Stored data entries

--

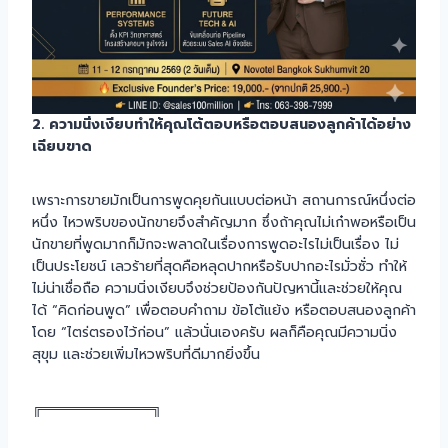
2. ความนิ่งเงียบทำให้คุณโต้ตอบหรือตอบสนองลูกค้าได้อย่าง
เฉียบขาด
เพราะการขายมักเป็นการพูดคุยกันแบบต่อหน้า สถานการณ์หนึ่งต่อ
หนึ่ง ไหวพริบของนักขายจึงสำคัญมาก ซึ่งถ้าคุณไม่เก๋าพอหรือเป็น
นักขายที่พูดมากก็มักจะพลาดในเรื่องการพูดอะไรไม่เป็นเรื่อง ไม่
เป็นประโยชน์ เลวร้ายที่สุดคือหลุดปากหรือรับปากอะไรมั่วซั่ว ทำให้
ไม่น่าเชื่อถือ ความนิ่งเงียบจึงช่วยป้องกันปัญหานี้และช่วยให้คุณ
ได้ “คิดก่อนพูด” เพื่อตอบคำถาม ข้อโต้แย้ง หรือตอบสนองลูกค้า
โดย “ไตร่ตรองไว้ก่อน” แล้วนั่นเองครับ ผลก็คือคุณมีความนิ่ง
สุขุม และช่วยเพิ่มไหวพริบที่ดีมากยิ่งขึ้น
╔═══════════╗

--

The records above, minus their pictures, are to be returned verbatim.

2. ความนิ่งเงียบทำให้คุณโต้ตอบหรือตอบสนองลูกค้าได้อย่าง
เฉียบขาด
เพราะการขายมักเป็นการพูดคุยกันแบบต่อหน้า สถานการณ์หนึ่งต่อ
หนึ่ง ไหวพริบของนักขายจึงสำคัญมาก ซึ่งถ้าคุณไม่เก๋าพอหรือเป็น
นักขายที่พูดมากก็มักจะพลาดในเรื่องการพูดอะไรไม่เป็นเรื่อง ไม่
เป็นประโยชน์ เลวร้ายที่สุดคือหลุดปากหรือรับปากอะไรมั่วซั่ว ทำให้
ไม่น่าเชื่อถือ ความนิ่งเงียบจึงช่วยป้องกันปัญหานี้และช่วยให้คุณ
ได้ “คิดก่อนพูด” เพื่อตอบคำถาม ข้อโต้แย้ง หรือตอบสนองลูกค้า
โดย “ไตร่ตรองไว้ก่อน” แล้วนั่นเองครับ ผลก็คือคุณมีความนิ่ง
สุขุม และช่วยเพิ่มไหวพริบที่ดีมากยิ่งขึ้น
╔═══════════╗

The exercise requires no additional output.